The NYU Skirball Center for the Performing Arts will be hosting the National Geographic Live 2015-2016 speaker series, beginning on October 20, featuring leading photographers, filmmakers, scientists and change-makers. The four-part series kicks off with National Geographic Explorer-in-Residence and marine ecologist, Enric Sala, whose work through his Pristine Seas project, has made a real difference in protecting threatened marine environments.
The Pristine Seas project works to protect some of the last, untouched marine ecosystems throughout the world. The ocean — which makes up over 70 percent of the Earth — is vital to our survival on this planet. However, the life sustained in these environments is in peril due to a vast number of problems, and the numerous plant and animal activity within these environments is in danger of being completely changed or eradicated if nothing is done.
However, Enric Sala and his team inspire change and provide the knowledge and passion necessary to make a difference.
After being inspired by Jacques Cousteau documentaries, and throughout his childhood living on the northeastern coast of Spain, Sala became a marine biologist who was initially a professor at the University of California, San Diego. He studied the human effects on the ocean, including fishing and climate change, and soon realized that more needed to be done to preserve and protect these environments.
“Climate change is making the ocean warmer and more acidic, so one day I realized that what I was doing was simply writing the obituary of ocean life, and I felt very frustrated,” Sala says. “I felt like the doctor who was telling the patient how to die in excruciating detail, but offering a cure. And I decided to work on the cure.”
Sala then quit academia and took a year off, and eventually came up with the Pristine Seas project as his way to cure the marine environment. Since starting the expedition, he and his team have been to 14 different places, with six of them already being protected.
“Pristine, by definition, means its original condition, unspoiled. But to me, a pristine place is a place where the top predators, the large animals on the food chain, are abandoned, and they are able to sustain the populations, so they are not in danger of declining,” Sala says. “So if you go to a tropical place and jump in the water, you are surrounded by sharks. If you go to an arctic place that’s pristine, you see polar bears.”
Some of his expeditions include Gabon in West Africa, off the coast of Chile, Costa Rica, the Pitcairn Islands, an overseas territory of the UK in the south Pacific, and the U.S. Pacific Remote Islands. However, Sala’s work does not only focus on the tropics; he is also leading expeditions into the Russian Arctic, northern Greenland and Canada. According to Sala and other projections, if the warming of the earth continues, by 2040 all sea ice will be gone during the summer, with the exception of a small piece of land north of Greenland and Canada.

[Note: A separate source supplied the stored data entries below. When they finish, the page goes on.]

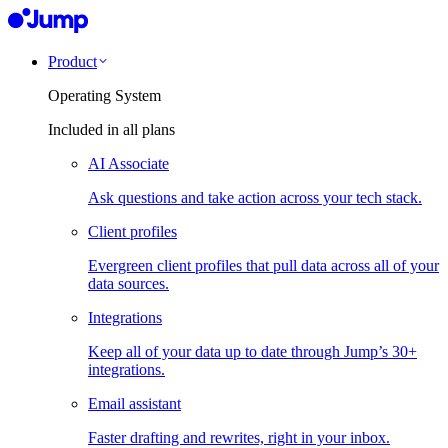
Product
Operating System
Included in all plans
AI Associate
Ask questions and take action across your tech stack.
Client profiles
Evergreen client profiles that pull data across all of your
data sources.
Integrations
Keep all of your data up to date through Jump’s 30+
integrations.
Email assistant
Faster drafting and rewrites, right in your inbox.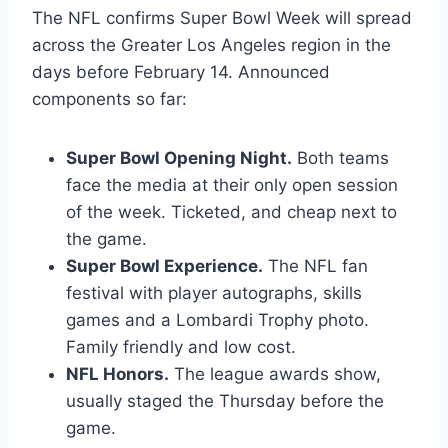
The NFL confirms Super Bowl Week will spread
across the Greater Los Angeles region in the
days before February 14. Announced
components so far:
Super Bowl Opening Night.
Both teams
face the media at their only open session
of the week. Ticketed, and cheap next to
the game.
Super Bowl Experience.
The NFL fan
festival with player autographs, skills
games and a Lombardi Trophy photo.
Family friendly and low cost.
NFL Honors.
The league awards show,
usually staged the Thursday before the
game.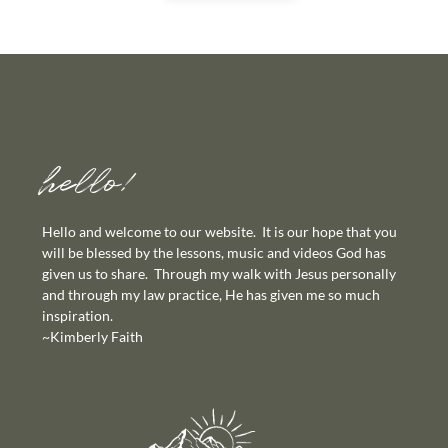
hello!
Hello and welcome to our website. It is our hope that you
will be blessed by the lessons, music and videos God has
given us to share. Through my walk with Jesus personally
and through my law practice, He has given me so much
inspiration.
~Kimberly Faith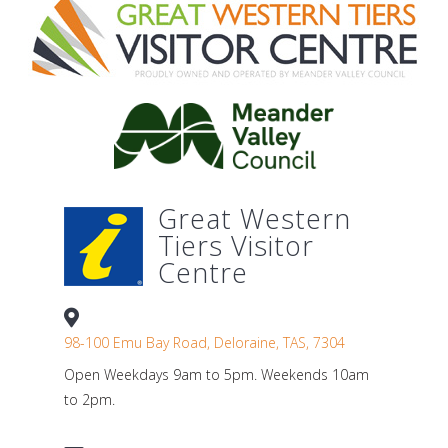
Great Western
Tiers Visitor
Centre
98-100 Emu Bay Road, Deloraine, TAS, 7304
Open Weekdays 9am to 5pm. Weekends 10am
to 2pm.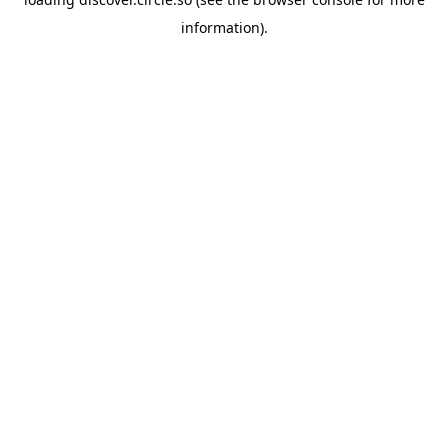
information).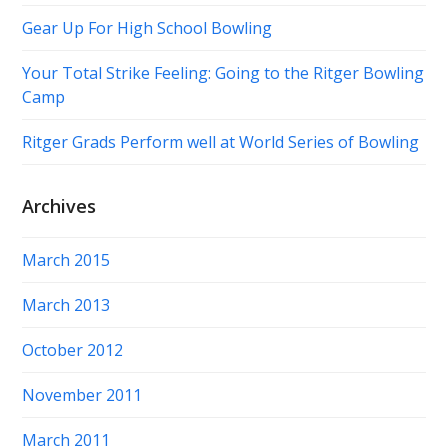
Gear Up For High School Bowling
Your Total Strike Feeling: Going to the Ritger Bowling
Camp
Ritger Grads Perform well at World Series of Bowling
Archives
March 2015
March 2013
October 2012
November 2011
March 2011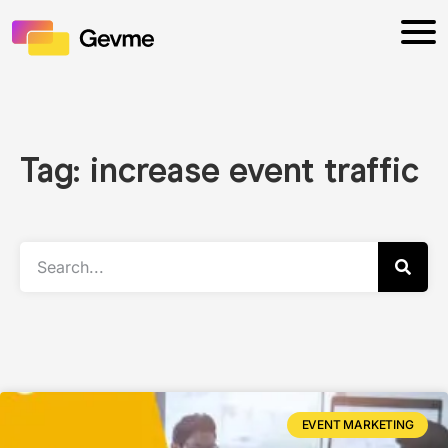
Tag: increase event traffic
EVENT MARKETING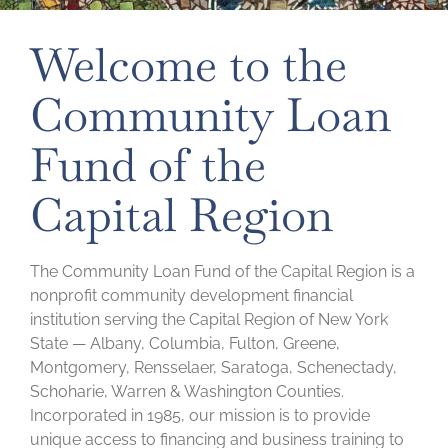
Welcome to the
Community Loan
Fund of the
Capital Region
The Community Loan Fund of the Capital Region is a
nonprofit community development financial
institution serving the Capital Region of New York
State — Albany, Columbia, Fulton, Greene,
Montgomery, Rensselaer, Saratoga, Schenectady,
Schoharie, Warren & Washington Counties.
Incorporated in 1985, our mission is to provide
unique access to financing and business training to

“We went to the Russian Arctic two summers ago, following the footsteps of famous Norwegian explorers. And in the late 1800s, early 1900s…it was very difficult because these islands were under a blanket of ice throughout the year,” Sala says. “But when we were there, there was no ice to be seen…by 2040 in the summer, you’ll actually be able to go to the North Pole with a sailboat without needing an ice breaker. It’s terrifying.”
According to Sala, the one thing that must be done to save the Arctic is to reduce the emissions of greenhouse gases and carbon pollution into the atmosphere. However, by doing that, there needs to be a combination of political leadership to come up with a plan to reduce the emissions, and businesses coming up with new inventions and technologies that will help us become less dependent on fossil fuels, Sala says.
In the short term, Sala says that the creation of large marine parks will help buy time while decisions and actions are put into to place to slow the warming climate. These areas are protected from all human activities, including welling, fishing, mining and drilling, and in the long run, will be more resilient through climate change.
In addition to dealing with the warming climate and pollution, Sala says they have also faced challenges with fisheries. Shockingly, only 1 PERCENT of the ocean is fully protected from fishing, meaning that there really are no limitations on fishing.
“The irony is that you hear from the fishing industry, and they need help because their resources are dwindling,” Sala says.
As for future expeditions, Sala and his team will be taking on a new project called “The Last Ice Area,” where they will explore the areas north of Greenland that will have the last remaining sea ice during the summer. In addition, Sala will be going to the Galapagos Islands in December for an underwater expedition.
“The Galapagos Islands are famous for their giant tortoises…and Charles Darwin, but we are going to explore and film what Darwin never saw,” Sala says. “You know, the underwater world he never was able to witness, and we’re going to explore the deep sea that very few people have seen in the Galapagos, so we’re going to do that in December, and hope to make a few discoveries.”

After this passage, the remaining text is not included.